Take the entries below and reproduce them word for word.

Dataset:
....................

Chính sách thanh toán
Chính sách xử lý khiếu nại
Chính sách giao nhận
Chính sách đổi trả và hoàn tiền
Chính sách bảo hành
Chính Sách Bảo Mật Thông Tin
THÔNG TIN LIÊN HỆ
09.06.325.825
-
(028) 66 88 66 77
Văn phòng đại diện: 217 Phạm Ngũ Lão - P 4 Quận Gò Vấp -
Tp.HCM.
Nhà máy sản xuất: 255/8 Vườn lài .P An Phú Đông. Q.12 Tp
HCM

....................

Response:
Chính sách thanh toán
Chính sách xử lý khiếu nại
Chính sách giao nhận
Chính sách đổi trả và hoàn tiền
Chính sách bảo hành
Chính Sách Bảo Mật Thông Tin
THÔNG TIN LIÊN HỆ
09.06.325.825
-
(028) 66 88 66 77
Văn phòng đại diện: 217 Phạm Ngũ Lão - P 4 Quận Gò Vấp -
Tp.HCM.
Nhà máy sản xuất: 255/8 Vườn lài .P An Phú Đông. Q.12 Tp
HCM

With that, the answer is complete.